Sounds like a joke right? Why is text editing even mentioned here? Well it so happens that as a data scientist you will spend a significant amount of time programming (not to the extent a dev would, but still). Thus your working environment is an important aspect to consider to make your life better and more efficient. I also found that through learning about text editing, I learned a lot more about code documentation, plugins, the command line. I also type faster now and am more efficient and more thoughtful on how I structure my code.

I opted to use vim after trying both emacs and vim. Both are good, but I like the ubiquity of vim, and how simple it can be at times. Emacs is definitely more customizable / powerful, but I don't need that now (although sometimes I use Org-Mode on emacs).

Vim

Vim Tutorial: Do the tutorial on vim itself. It's really all you need to get started. Vim Adventures: Ony did the free trial, but it was so much fun to play and the idea is great. If you have disposable cash and time and want to play a game, this might be a a goo investment. : I tried to setup everything on my computer to use vim so I would get use to the commands and the modal paradigm more easily. The first thing I download was VimFx for Firefox (there is a similar extension for Chrome I beleive). Not only did it help improve my vim fluency, but my browsing is much more efficient now, I almost never reach for the mouse and I don't get distracted.

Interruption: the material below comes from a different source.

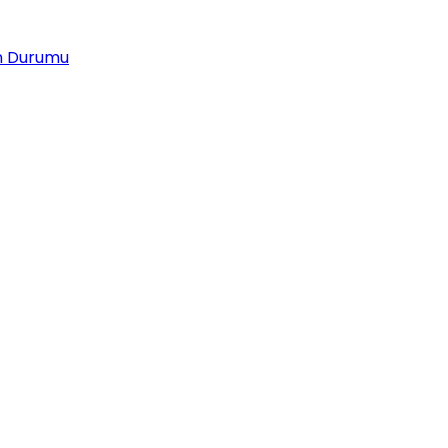
 Durumu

Vim plugin for Jupyter Notebook: Similar to VimFx this allows you to navigate and edit text on your notebook using vims commands. It does conflict with VimFx, so make sure you configure an easy way to disable VimFx while on the notebook.

Word of caution: I found vim frustraiting in the beginning, and addictive after a while. Don't overthink it. You will become better at text editing and coding. Try not to obsess over it, in the end it's just a tool.

Blogging

I recommend starting a blog if you want to share your research. Having a blog motivates me. Also, having your work subject to public scrutiny improves your writing in several ways:

  • Increases your chance to get feedback
  • Makes you more meticulous and detail oriented
  • Displays your ideas to a wider audience and may generate conversation

In the end, blogging emulates what real work is like: you must present clear, coherent, and reproducible results.

DataQuest's Blog Setup: DataQuests does a fabulous job guiding you through setting up your blog. They use Pelican, a Python-based static site generator. I'll let them explain the process, but it's fairly straightforward (fairly, because I struggled a few hours with template details and getting use to the workflow). I followed this method to setup my blog.

List of curated Data Science Blogs: Reading other blogs will help you see and understand how othe people work and present research. Reading content also gives you idea on what to research / build, and who knows, you might even start a dialogue with another researcher. I aspire to one day be on that list.

General use of Medium: Medium has great articles on data science, and many other topics. Sometimes I will post my content there. The coolest aspect of medium is the engaged community.